La sua modernità è allora nel sapersi aprire a tutti gli aspetti dell’esistenza, i più puri e i più perversi e malati; essere espressione potente e intima assieme del proprio tempo, seducente e pericolosa, rispecchiando la solitudine e l’angoscia dell’uomo moderno, la noia, lo spleen esistenziale di chi sensualmente ama la vita e assieme, da disadattato, ne vive sino in fondo le contraddizioni, se ne sente escluso, messo ai margini. Non a caso Baudelaire è anche visto come il primo grande cantore della dimensione urbana (basti pensare alla sezione ‘Quadri parigini’ dei ‘Fiori’), nella moderna realtà della rivoluzione borghese industriale, nell’oppressione di un potere, quello di Napoleone III, seguito alla fiammata dei moti del ’48, cui Baudelaire prese parte. E’ per questo, per tanta contraddittoria e intensa verità di vita, che la prima edizione dei ‘Fiori del male’ (100 poesie divise in cinque sezioni, che nelle edizioni future diverranno 135 in sei sezioni), nel giugno 1857 rimase in vendita pochi giorni, quindi, sequestrata, subì un processo per oscenità che lo costrinse a cancellare sei componimenti a seguito dell’accusa sostenuta da Ernest Pinard, il pubblico ministero che mesi prima aveva pronunciato analoga requisitoria contro ‘Madamne Bovary’ di Flaubert. Il poeta aveva vanamente chiesto che la raccolta fosse ”giudicata nel suo insieme, perché solo così se ne sarebbe colta la terribile, assoluta moralità”.
Nato a Parigi appunto nel 1821, Baudelaire, orfano di padre a sei anni, si trovò ad avere a che fare col nuovo marito della madre, un militare che non sopportava la sua vita sregolata e bohemiene, così che lo spedì nelle Indie per un viaggio di quasi un anno. Al suo ritorno, maggiorenne, entrò in possesso dell’eredità paterna, ma sempre la madre che, visto il suo amore per alcol e droghe e debiti, non voleva la sperperasse, lo fece interdire assegnandoli un modestissimo mensile, per cui cadde in una profonda depressione e ebbe gravi preoccupazioni di sopravvivenza tutta la vita. Nel 1860 escono gli scritti de ‘I paradisi artificiali’ ed è il periodo in cui ha i primi attacchi del suo male.
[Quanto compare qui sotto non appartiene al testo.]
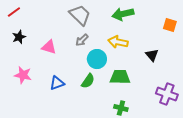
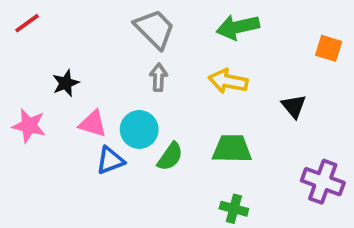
black star: (19, 37) -> (66, 83), moved
gray arrow: (82, 40) -> (159, 77), turned 136
pink triangle: (49, 47) -> (93, 124), moved
cyan circle: (97, 59) -> (139, 129), moved
pink star: (23, 75) -> (29, 126), moved

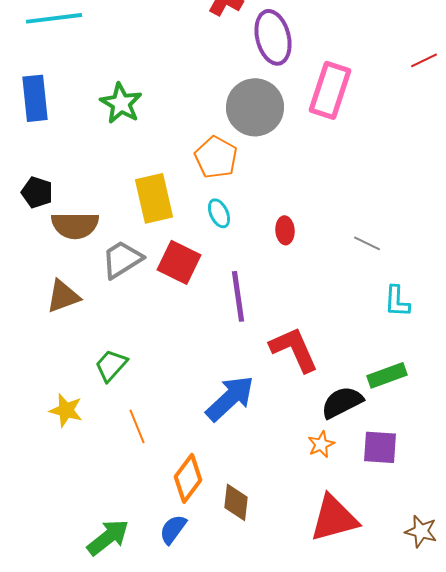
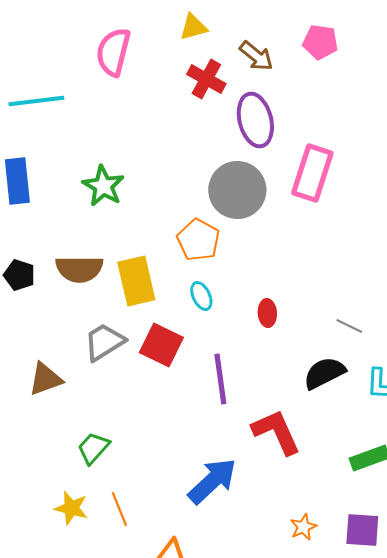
brown semicircle: (75, 225) -> (79, 269), moved
black semicircle: (342, 402) -> (324, 373), moved
yellow star: (66, 410) -> (71, 508), moved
Amareggiato per le ostilità che sente nei propri confronti in patria, nonostante amicizia e solidarietà di personaggi che vanno da Hugo a Courbet, decide di trasferirsi a Bruxelles, dove nel 1966 è colpito da una paresi. E’ l’inizio di una agonia che lo priva della parola e lo farà morire il 31 agosto 1867, tra le braccia della madre, che lo ha riportato a Parigi. Per Eric Auerbach, ”fu il primo a esprimere in modo sublime argomenti che non sembravano consoni a tale forma”, tanto che i suoi lettori – come scrive Giuseppe Montesano che ha dedicato anni tradurlo e capirlo e ha appena pubblicato ‘Baudelaire è vivo’ (Giunti, pp. 1300 – 28,00 euro) , complessa e affascinate introduzione a ogni poesia dei ‘Fiori del male’ – si sono sentiti ”offesi da queste esagerazioni, che sono più irritanti perché l’autore le avvolge in versi pretenziosi. Ma sul serio questo Baudelaire pensa che la Poesia debba raccontare la realtà? E i poveri e i capitalisti che cosa c’entrano con i versi e con le rime? E a colmare la misura dell’assurdità, ecco che in mezzo al sangue e al buio sbocciano il lusso, la calma, l’ordine, la bellezza, la voluttà!”, tutte ”scritte in una lingua doppia, una lingua che nasconde sotto la corazza abbagliante delle immagini, le verità che non si possono pronunciare”.